• **PROMPT**: Below are the records. Retype exactly the lines between the lines holding "meilleures solutions à leurs clients." and "используемых в 3D-принтерах. Новый подход", inclusive.

• **DATA TO EXAMINE**:
★ ★ ★ ★ ★ ★ ★
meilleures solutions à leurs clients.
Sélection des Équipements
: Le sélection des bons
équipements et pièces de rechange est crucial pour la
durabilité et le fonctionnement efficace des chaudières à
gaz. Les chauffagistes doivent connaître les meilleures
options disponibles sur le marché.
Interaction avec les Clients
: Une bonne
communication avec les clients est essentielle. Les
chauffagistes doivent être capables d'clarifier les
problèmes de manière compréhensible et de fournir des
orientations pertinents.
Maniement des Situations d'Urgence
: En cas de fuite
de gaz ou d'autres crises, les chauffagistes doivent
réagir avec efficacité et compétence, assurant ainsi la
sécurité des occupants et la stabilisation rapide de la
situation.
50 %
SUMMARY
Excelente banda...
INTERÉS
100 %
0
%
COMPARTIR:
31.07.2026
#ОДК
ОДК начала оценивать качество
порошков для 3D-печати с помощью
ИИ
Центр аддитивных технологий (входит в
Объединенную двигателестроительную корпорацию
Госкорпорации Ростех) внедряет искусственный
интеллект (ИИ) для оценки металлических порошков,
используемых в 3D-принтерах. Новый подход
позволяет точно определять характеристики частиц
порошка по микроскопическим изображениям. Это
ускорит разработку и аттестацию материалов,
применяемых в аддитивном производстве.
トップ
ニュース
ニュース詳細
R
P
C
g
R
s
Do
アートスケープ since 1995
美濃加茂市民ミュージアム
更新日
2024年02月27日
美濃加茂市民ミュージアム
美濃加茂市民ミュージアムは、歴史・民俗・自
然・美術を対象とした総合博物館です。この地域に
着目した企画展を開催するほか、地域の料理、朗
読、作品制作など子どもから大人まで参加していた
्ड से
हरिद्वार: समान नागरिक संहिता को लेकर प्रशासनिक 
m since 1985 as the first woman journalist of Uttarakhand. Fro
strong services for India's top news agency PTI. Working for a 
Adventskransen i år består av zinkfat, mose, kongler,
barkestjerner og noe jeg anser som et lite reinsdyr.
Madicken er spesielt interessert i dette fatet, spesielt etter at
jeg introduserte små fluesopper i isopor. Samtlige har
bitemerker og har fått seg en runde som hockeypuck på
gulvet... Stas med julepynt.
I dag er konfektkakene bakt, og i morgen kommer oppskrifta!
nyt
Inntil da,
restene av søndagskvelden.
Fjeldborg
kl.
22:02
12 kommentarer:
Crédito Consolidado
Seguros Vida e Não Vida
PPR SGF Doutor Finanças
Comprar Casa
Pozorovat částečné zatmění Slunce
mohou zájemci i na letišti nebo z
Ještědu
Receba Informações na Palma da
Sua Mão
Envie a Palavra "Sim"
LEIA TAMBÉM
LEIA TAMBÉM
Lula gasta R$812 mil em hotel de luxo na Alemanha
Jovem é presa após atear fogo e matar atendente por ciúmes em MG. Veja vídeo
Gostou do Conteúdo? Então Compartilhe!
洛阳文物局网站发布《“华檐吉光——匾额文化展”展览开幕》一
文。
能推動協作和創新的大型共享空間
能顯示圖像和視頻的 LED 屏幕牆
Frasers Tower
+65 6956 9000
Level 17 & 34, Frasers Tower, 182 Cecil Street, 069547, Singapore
★ ★ ★ ★ ★ ★ ★
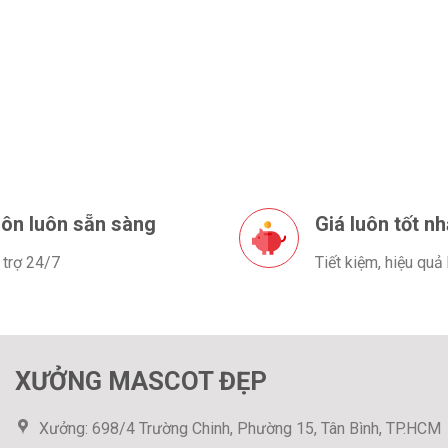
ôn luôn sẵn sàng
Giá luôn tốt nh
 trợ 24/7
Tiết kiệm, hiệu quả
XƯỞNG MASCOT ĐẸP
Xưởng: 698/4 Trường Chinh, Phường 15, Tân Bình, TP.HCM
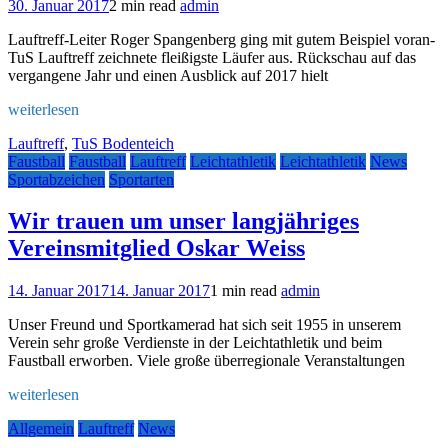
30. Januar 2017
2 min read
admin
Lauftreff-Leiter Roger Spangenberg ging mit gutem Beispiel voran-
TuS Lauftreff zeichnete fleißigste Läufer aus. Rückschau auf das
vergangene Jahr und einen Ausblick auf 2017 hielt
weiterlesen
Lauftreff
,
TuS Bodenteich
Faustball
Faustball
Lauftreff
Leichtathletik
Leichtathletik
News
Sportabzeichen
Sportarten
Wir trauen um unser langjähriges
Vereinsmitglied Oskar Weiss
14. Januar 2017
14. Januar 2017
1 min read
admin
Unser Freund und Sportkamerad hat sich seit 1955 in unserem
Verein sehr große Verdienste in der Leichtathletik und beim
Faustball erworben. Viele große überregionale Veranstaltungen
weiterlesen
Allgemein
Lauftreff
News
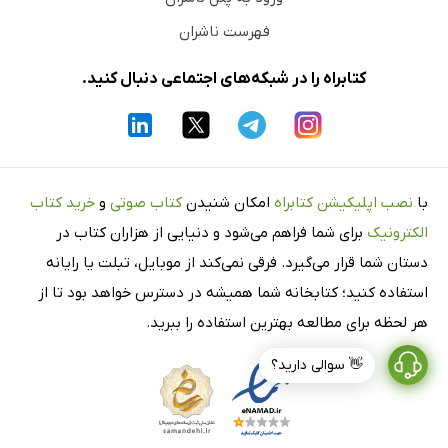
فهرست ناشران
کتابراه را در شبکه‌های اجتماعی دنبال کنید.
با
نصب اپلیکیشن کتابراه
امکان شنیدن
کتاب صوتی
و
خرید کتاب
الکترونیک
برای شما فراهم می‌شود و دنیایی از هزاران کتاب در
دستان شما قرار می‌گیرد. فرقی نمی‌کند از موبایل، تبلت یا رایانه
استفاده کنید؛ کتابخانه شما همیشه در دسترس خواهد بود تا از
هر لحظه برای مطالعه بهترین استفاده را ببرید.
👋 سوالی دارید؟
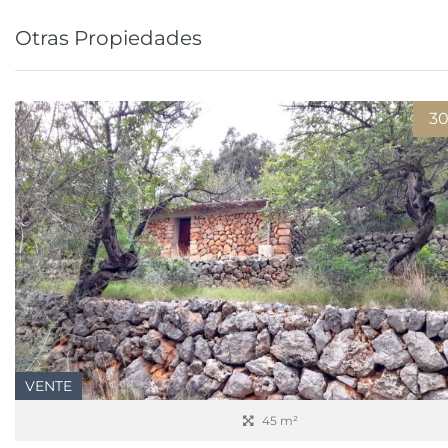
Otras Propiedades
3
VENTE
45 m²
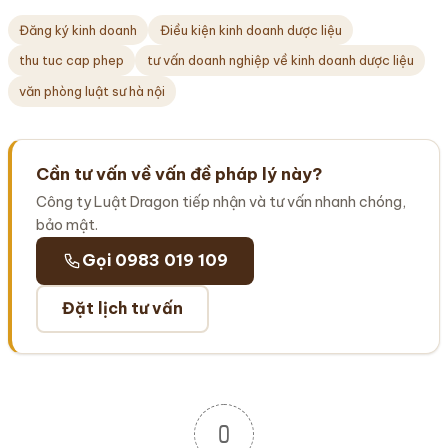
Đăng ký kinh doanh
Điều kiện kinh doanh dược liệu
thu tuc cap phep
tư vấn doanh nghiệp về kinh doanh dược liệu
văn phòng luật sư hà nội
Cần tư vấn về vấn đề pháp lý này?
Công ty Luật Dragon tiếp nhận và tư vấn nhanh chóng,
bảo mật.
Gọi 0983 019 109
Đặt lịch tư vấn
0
★ ★ ★ ★ ★ ★ ★
• **PROBLEM SOLUTION**:
meilleures solutions à leurs clients.
Sélection des Équipements
: Le sélection des bons
équipements et pièces de rechange est crucial pour la
durabilité et le fonctionnement efficace des chaudières à
gaz. Les chauffagistes doivent connaître les meilleures
options disponibles sur le marché.
Interaction avec les Clients
: Une bonne
communication avec les clients est essentielle. Les
chauffagistes doivent être capables d'clarifier les
problèmes de manière compréhensible et de fournir des
orientations pertinents.
Maniement des Situations d'Urgence
: En cas de fuite
de gaz ou d'autres crises, les chauffagistes doivent
réagir avec efficacité et compétence, assurant ainsi la
sécurité des occupants et la stabilisation rapide de la
situation.
50 %
SUMMARY
Excelente banda...
INTERÉS
100 %
0
%
COMPARTIR:
31.07.2026
#ОДК
ОДК начала оценивать качество
порошков для 3D-печати с помощью
ИИ
Центр аддитивных технологий (входит в
Объединенную двигателестроительную корпорацию
Госкорпорации Ростех) внедряет искусственный
интеллект (ИИ) для оценки металлических порошков,
используемых в 3D-принтерах. Новый подход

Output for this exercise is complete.